2008 had not started well. My fiancé and I spent New Year's Day driving through a blizzard on our way back from a mountain vacation, and toppled into bed after midnight after digging his car out of six snowdrifts. I slept through my alarm, was wakened by my phone ringing, assumed it was my irate boss wondering why I wasn't at my desk, and went back to sleep. But it wasn't my boss; it was a literary agent in New York. Who wanted to represent both me and the massive unwieldy novel about ancient Rome that I had been shopping around for the past seven years.

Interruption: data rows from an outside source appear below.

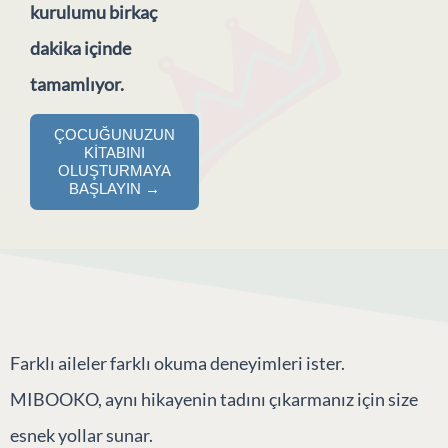
kurulumu birkaç
dakika içinde
tamamlıyor.
ÇOCUĞUNUZUN
KITABINI
OLUŞTURMAYA
BAŞLAYIN →
Farklı aileler farklı okuma deneyimleri ister.
MIBOOKO, aynı hikayenin tadını çıkarmanız için size
esnek yollar sunar.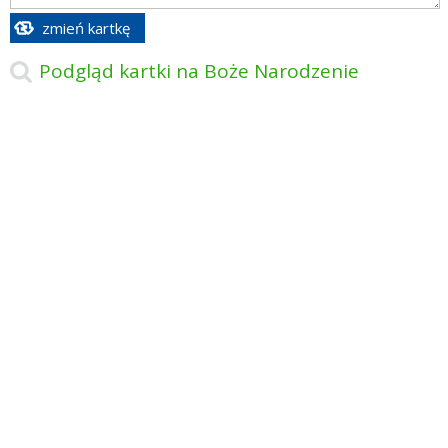
zmień kartkę
Podgląd kartki na Boże Narodzenie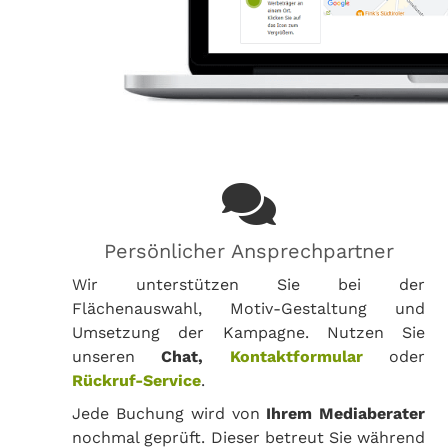
Persönlicher Ansprechpartner
Wir unterstützen Sie bei der
Flächenauswahl, Motiv-Gestaltung und
Umsetzung der Kampagne. Nutzen Sie
unseren
Chat,
Kontaktformular
oder
Rückruf-Service
.
Jede Buchung wird von
Ihrem Mediaberater
nochmal geprüft. Dieser betreut Sie während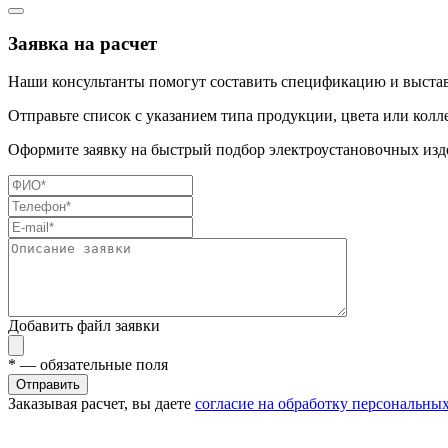
Заявка на расчет
Наши консультанты помогут составить спецификацию и выстав
Отправьте список с указанием типа продукции, цвета или колл
Оформите заявку на быстрый подбор электроустановочных изде
Добавить файл заявки
*
— обязательные поля
Отправить
Заказывая расчет, вы даете
согласие на обработку персональны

Not that I was searching for an agent that entire time. I'd finished my novel, a historical fiction epic set during the reign of a deeply crazy Emperor, and I'd immediately sent out a round of query letters that came back to me just as fast. The process of finding an agent, an editor, a publisher, in fact any sentient being to take an interest in your work – well, it can be extremely discouraging. And I'd always rather be working on a new book than camped out by the mailbox waiting for rejection letters, so in the seven years following my Roman epic's completion I only intermittently worked on trying to get it published. In 2007 I abandoned the Roman epic and tried my luck on a different book, sending out rounds of queries and getting the usual batch of "No thanks," "Not accepting new clients," "Not for us," and just one "I like your style, but this isn't quite doing it for me." I latched onto the last response and volunteered to send my Roman epic for perusal instead. Off it went, looking distinctly tatty by this point, and I largely forgot about it. Until I got that phone call on the second day of the new year, bone tired from snow-shoveling and very late for work.

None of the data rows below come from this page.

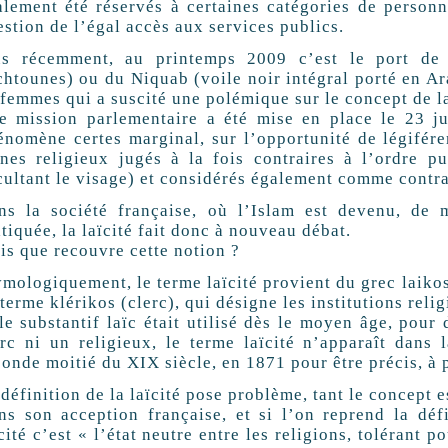
alement été réservés à certaines catégories de per
stion de l’égal accès aux services publics.
us récemment, au printemps 2009 c’est le port de
chtounes) ou du Niquab (voile noir intégral porté en A
femmes qui a suscité une polémique sur le concept de laï
e mission parlementaire a été mise en place le 23 jui
́nomène certes marginal, sur l’opportunité de légifér
gnes religieux jugés à la fois contraires à l’ordre 
ultant le visage) et considérés également comme contrai
ns la société française, où l’Islam est devenu, de 
tiquée, la laïcité fait donc à nouveau débat.
is que recouvre cette notion ?
ymologiquement, le terme laïcité provient du grec laik
terme klérikos (clerc), qui désigne les institutions reli
le substantif laïc était utilisé dès le moyen âge, pou
rc ni un religieux, le terme laïcité n’apparaît dans 
onde moitié du XIX siècle, en 1871 pour être précis, a
définition de la laïcité pose problème, tant le concept 
ns son acception française, et si l’on reprend la de
̈cité c’est « l’état neutre entre les religions, tolérant po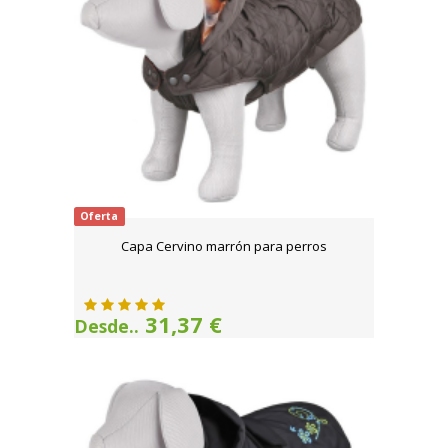
Oferta
Capa Cervino marrón para perros
31,37 €
Desde..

Well, 2008 got a whole lot better right away. Even my boss, who was extremely irate by the time I showed up in mid-afternoon, couldn't dim my radiant mood. I had an agent. I practiced nonchalant phrases: "Sorry, my agent is on the other line." "I have lunch today with my agent." We hit it off over the phone at once, though I managed to stun her with the realization that I was only twenty-six. "You're a baby!" she said in astonishment, and I decided not to tell her (yet) that I'd written my novel at the age of nineteen. One shock at a time.
Of course, an agent is only the beginning. My Roman epic had to be made publishable first, and my agent had a list of improvements. I gulped, reached for a scalpel, and tore into my baby without mercy. Four months later, my fat schlubby pages had been transformed into a taut sleek novel, much like the winning contestant on The Biggest Loser. My agent began shopping it around New York, and I began praying. A few months later, I was tying my sneakers to go on a hike when I got The Call.
I don't remember much of that phone call – something about Berkley Books and a 2010 release. I remember my fiancé hovering at my side, scribbling notes on a pad as I talked with my agent: Well?! Did you get an offer?! Put the phone on speaker!!! I remember burying my face in a pillow afterward and trembling. I remember calling my mother and telling her to sit down before I said another word. And I don't remember much of the rest of that evening, because great quantities of champagne were involved.
2008 turned out to be a pretty good year after all.